O El Niño impulsionou a agricultura em algumas partes do Brasil. Mas causou fortes chuvas e secas em outras regiões importantes, com impacto em colheitas que são vitais para a economia do país.
Tempestades extremas no sul do país causaram inundações que atrasaram o plantio deste ano no Rio Grande do Sul, o principal estado produtor de arroz do país.
Como resultado, os preços do arroz dispararam e os custos para o consumidor saltaram quase 6% só em dezembro, segundo o IBGE. "O custo da colheita deste ano aumentou significativamente devido aos desafios climáticos", disse Alexandre Velho, agricultor e presidente da Federarroz.
Os preços de tubérculos e leguminosas, como batata, também subiram 8,1% no mês passado, em função das fracas colheitas na região Sul. Apenas o custo da batata aumentou 19% em dezembro.

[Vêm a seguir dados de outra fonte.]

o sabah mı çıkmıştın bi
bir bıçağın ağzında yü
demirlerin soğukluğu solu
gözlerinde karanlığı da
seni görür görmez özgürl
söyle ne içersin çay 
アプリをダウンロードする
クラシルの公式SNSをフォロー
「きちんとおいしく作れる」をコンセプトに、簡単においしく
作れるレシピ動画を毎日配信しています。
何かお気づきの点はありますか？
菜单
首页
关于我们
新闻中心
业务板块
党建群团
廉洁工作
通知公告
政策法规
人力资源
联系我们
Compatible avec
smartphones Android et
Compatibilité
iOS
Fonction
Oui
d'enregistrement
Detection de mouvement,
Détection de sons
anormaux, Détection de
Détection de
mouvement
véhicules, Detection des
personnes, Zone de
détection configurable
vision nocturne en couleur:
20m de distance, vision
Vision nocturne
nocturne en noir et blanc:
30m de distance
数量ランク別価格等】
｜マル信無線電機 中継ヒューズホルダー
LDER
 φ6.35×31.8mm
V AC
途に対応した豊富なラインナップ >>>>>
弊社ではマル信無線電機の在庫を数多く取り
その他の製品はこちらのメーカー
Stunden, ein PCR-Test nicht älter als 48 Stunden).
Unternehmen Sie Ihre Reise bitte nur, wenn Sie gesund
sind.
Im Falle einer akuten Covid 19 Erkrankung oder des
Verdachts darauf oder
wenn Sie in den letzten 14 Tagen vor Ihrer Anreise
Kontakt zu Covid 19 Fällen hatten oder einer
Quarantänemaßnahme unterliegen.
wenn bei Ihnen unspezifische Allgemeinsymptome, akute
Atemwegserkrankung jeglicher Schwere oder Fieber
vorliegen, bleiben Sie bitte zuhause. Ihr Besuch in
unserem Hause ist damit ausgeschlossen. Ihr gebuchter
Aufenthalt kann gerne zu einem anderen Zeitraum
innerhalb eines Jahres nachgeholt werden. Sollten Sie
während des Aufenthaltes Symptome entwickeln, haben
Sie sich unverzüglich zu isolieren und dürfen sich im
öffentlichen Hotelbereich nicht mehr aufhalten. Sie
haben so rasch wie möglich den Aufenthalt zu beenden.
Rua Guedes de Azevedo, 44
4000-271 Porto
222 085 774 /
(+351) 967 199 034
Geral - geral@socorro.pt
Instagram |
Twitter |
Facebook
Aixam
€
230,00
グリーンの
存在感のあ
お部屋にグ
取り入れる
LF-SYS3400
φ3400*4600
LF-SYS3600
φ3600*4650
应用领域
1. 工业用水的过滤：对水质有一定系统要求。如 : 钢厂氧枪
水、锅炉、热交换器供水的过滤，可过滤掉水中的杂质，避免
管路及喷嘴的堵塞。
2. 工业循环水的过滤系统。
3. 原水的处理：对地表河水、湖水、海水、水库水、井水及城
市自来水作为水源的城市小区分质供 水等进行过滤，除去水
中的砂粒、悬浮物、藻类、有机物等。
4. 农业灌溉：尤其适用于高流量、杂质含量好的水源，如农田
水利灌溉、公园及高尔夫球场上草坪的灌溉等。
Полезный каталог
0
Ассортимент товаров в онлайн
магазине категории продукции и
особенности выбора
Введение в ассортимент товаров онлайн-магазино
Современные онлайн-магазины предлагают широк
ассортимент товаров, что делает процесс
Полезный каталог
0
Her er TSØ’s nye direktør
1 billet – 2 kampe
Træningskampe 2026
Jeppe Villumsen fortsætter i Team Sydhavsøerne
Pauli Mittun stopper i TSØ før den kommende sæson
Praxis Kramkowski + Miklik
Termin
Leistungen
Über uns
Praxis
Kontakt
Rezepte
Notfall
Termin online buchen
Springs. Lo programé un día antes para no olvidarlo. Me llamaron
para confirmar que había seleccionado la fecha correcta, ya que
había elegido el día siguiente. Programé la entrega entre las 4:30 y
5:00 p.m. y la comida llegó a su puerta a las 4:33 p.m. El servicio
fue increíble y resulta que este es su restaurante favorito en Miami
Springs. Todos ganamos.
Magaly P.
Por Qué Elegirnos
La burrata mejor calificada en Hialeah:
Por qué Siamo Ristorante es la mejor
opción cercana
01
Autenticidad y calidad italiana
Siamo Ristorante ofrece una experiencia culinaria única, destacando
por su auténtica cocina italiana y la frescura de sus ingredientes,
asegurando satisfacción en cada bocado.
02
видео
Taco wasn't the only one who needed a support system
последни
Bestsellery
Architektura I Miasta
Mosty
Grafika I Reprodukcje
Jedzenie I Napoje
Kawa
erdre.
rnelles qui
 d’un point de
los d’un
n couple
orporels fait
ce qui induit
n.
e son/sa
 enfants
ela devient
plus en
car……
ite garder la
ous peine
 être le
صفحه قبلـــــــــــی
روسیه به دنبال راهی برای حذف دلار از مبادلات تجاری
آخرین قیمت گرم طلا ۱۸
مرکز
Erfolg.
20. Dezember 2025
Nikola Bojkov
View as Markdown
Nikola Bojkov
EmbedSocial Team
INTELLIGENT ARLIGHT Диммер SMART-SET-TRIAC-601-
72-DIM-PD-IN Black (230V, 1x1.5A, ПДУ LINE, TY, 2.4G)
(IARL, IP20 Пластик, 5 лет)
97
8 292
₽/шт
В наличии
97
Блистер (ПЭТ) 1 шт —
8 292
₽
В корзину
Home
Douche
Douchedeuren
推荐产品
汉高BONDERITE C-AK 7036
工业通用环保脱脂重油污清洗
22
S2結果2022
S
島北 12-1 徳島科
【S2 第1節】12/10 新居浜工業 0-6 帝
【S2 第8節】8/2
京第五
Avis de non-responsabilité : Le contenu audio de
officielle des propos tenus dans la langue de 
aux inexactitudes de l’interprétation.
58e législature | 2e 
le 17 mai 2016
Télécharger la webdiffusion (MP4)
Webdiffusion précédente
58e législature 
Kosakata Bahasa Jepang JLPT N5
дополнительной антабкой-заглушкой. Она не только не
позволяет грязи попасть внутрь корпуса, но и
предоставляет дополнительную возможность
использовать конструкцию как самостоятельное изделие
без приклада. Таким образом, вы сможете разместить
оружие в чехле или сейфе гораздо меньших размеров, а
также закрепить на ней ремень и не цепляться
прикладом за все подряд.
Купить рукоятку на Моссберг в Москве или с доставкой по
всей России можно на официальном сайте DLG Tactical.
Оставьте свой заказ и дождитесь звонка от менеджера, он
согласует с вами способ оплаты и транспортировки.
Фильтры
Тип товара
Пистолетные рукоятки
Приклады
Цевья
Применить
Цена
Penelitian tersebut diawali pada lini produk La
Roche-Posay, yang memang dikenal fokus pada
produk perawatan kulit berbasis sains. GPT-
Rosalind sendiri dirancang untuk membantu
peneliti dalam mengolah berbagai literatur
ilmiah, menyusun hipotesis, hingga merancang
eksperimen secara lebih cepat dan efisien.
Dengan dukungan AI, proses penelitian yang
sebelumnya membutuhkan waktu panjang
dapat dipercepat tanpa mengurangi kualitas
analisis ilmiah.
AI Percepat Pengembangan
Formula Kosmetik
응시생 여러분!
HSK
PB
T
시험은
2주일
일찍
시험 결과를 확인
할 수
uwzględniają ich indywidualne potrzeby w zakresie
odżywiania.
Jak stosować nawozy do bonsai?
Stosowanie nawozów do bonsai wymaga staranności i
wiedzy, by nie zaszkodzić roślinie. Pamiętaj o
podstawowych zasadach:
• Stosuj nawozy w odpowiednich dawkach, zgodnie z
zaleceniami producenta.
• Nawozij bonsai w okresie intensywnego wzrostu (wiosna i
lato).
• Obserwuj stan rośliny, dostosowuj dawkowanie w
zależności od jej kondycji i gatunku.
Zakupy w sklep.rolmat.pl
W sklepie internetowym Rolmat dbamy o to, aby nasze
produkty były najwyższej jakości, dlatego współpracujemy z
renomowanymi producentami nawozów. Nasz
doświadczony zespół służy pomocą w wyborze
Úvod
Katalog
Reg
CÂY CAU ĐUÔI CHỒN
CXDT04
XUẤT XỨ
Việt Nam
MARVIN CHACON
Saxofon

A produção deverá ficar mais cara nos próximos meses, disse Margarete Boteon, professora de economia da Universidade de São Paulo.
O tempo chuvoso também prejudicou as colheitas de trigo e deverá resultar num aumento dos preços da farinha, de acordo com a Abitrigo.
Enquanto isso, os regiões agrícolas do norte e centro do Brasil receberam menos chuva do que o esperado, já que os efeitos do El Niño se combinaram com interrupções no fluxo normal das monções (ventos que mudam de direção e alteram as chuvas), segundo o presidente da World Weather, Drew Lerner.
Algumas partes do país ainda enfrentavam escassez de precipitação no início de janeiro, quando tipicamente as chuvas são generalizadas. Isso prejudicou as previsões para a soja, o principal produto agrícola de exportação do Brasil. Os produtores de Mato Grosso, maior reduto da soja, relataram a necessidade de replantar 4% da área, resultando em custos mais elevados, segundo o instituto de economia rural do estado.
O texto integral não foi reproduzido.